→ WHAT IS EXPECTED:
Return the entries that follow exactly, with no images.

→ ENTRIES SHOWN:
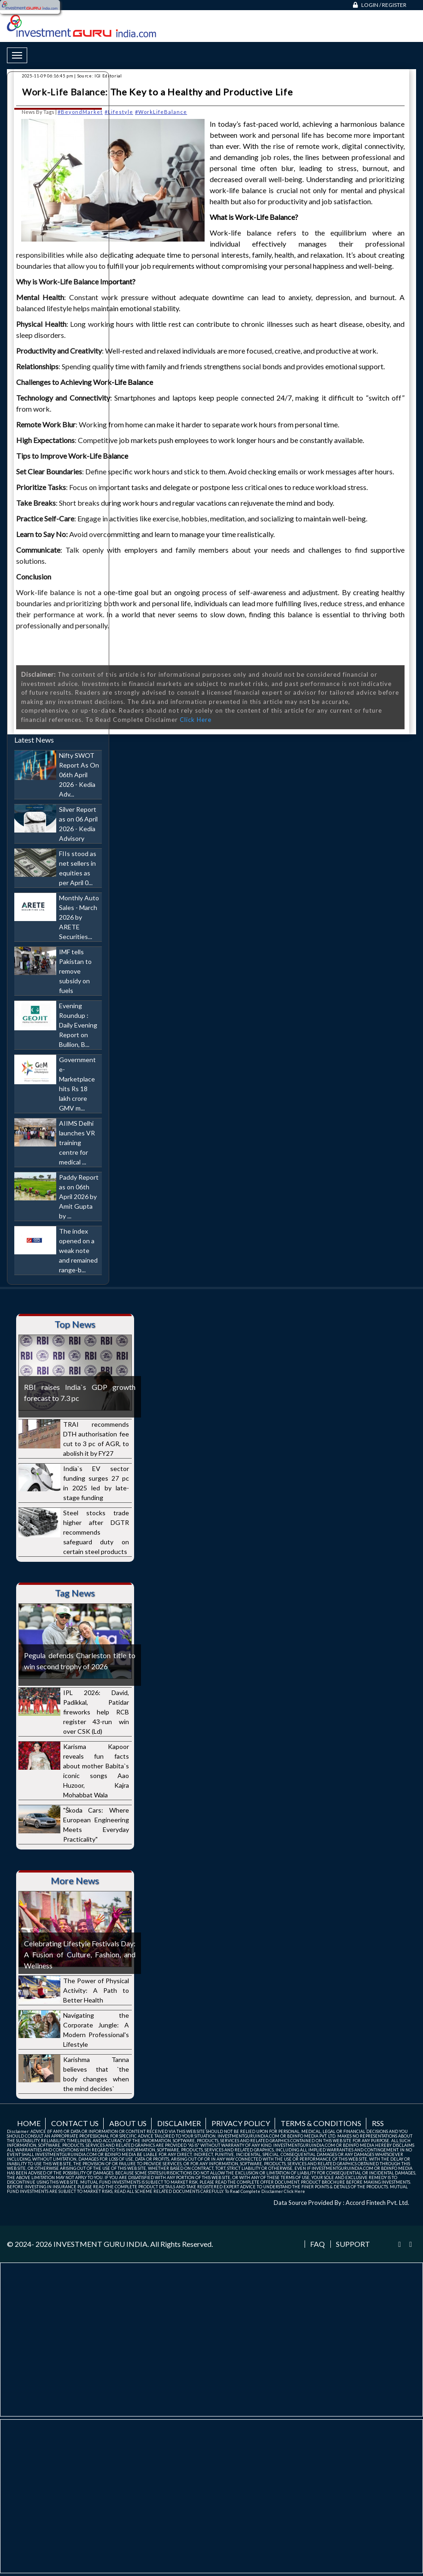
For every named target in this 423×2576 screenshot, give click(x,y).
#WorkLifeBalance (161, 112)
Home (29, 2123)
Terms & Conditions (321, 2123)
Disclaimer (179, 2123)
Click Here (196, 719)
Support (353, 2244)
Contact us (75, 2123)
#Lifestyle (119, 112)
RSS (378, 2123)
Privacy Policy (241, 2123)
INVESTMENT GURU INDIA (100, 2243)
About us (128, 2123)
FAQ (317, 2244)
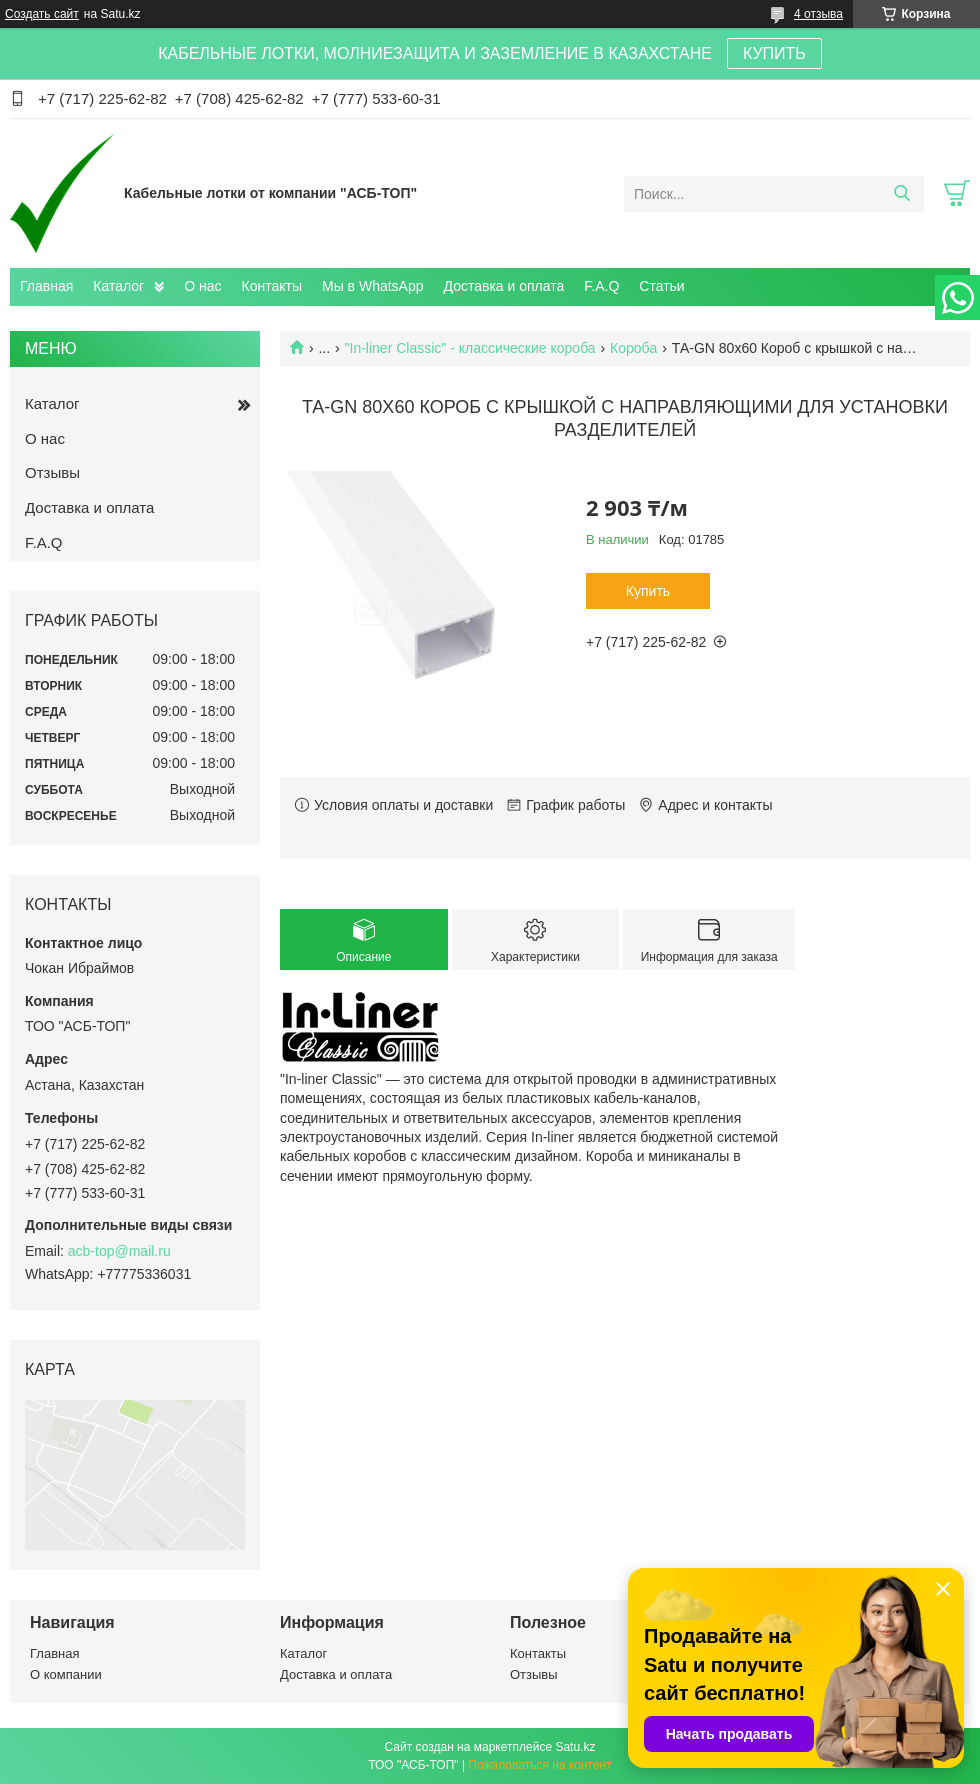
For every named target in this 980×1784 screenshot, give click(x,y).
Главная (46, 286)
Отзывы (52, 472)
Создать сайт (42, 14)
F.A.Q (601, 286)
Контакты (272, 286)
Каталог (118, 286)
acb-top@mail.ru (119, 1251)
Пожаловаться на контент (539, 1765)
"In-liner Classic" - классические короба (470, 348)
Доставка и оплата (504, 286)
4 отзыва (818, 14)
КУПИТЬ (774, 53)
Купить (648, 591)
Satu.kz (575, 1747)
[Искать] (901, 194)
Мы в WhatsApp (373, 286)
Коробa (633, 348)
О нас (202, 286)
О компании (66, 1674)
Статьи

→ OUTPUT FOR THIS TASK:
For every named target in this 423×2576 screenshot, give click(x,y).
#WorkLifeBalance (161, 112)
Home (29, 2123)
Terms & Conditions (321, 2123)
Disclaimer (179, 2123)
Click Here (196, 719)
Support (353, 2244)
Contact us (75, 2123)
#Lifestyle (119, 112)
RSS (378, 2123)
Privacy Policy (241, 2123)
INVESTMENT GURU INDIA (100, 2243)
About us (128, 2123)
FAQ (317, 2244)
For every named target in this 980×1784 screenshot, give click(x,y).
Главная (46, 286)
Отзывы (52, 472)
Создать сайт (42, 14)
F.A.Q (601, 286)
Контакты (272, 286)
Каталог (118, 286)
acb-top@mail.ru (119, 1251)
Пожаловаться на контент (539, 1765)
"In-liner Classic" - классические короба (470, 348)
Доставка и оплата (504, 286)
4 отзыва (818, 14)
КУПИТЬ (774, 53)
Купить (648, 591)
Satu.kz (575, 1747)
[Искать] (901, 194)
Мы в WhatsApp (373, 286)
Коробa (633, 348)
О нас (202, 286)
О компании (66, 1674)
Статьи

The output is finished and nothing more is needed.